In bestselling and prize-winning works on Washington, Madison and Jefferson—not to mention three Roosevelts—you’ve shown how pivotal moments in history have been shaped by timelessly human qualities: the lust for power and love of freedom. Dueling instincts toward cunning and cooperation. And, in your latest book, the readiness to set aside differences to serve a higher cause.
Because, at the end of the day, you’re an optimist. You once wrote that “education leads us out of our unformed, primitive selves.” That transformation is hard work. Your students recall their papers coming back “edited to pieces.” But they also credit you for teaching them to “think deeply and critically about our country’s history and the responsibilities held by those who govern.”
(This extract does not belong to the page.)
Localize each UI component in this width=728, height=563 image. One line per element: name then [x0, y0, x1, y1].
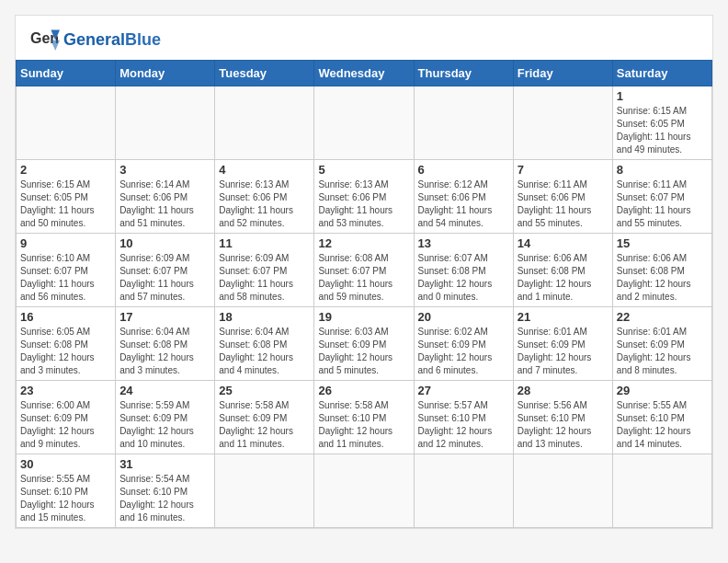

You’ve leavened that hard work with your famous mid-class cookie breaks and with discussions of French literature over wine and cheese in your living room. “It was the college experience you only saw in films,” one alumna recalled. “To be welcomed into the sanctuary of this renowned author and professor was deeply intimidating, but she met us with warmth and respect.”
On your own, and with your late husband and frequent collaborator, James MacGregor Burns, you’ve taught thousands of students—and millions of readers—that history is a powerful lens on the present. We may not always like what we see, but you’ve shown us, again and again, that the act of looking makes us better.
I hereby declare you the Massachusetts Professor of Humanities, Emerita, entitled to all the rights, honors and privileges appertaining thereto.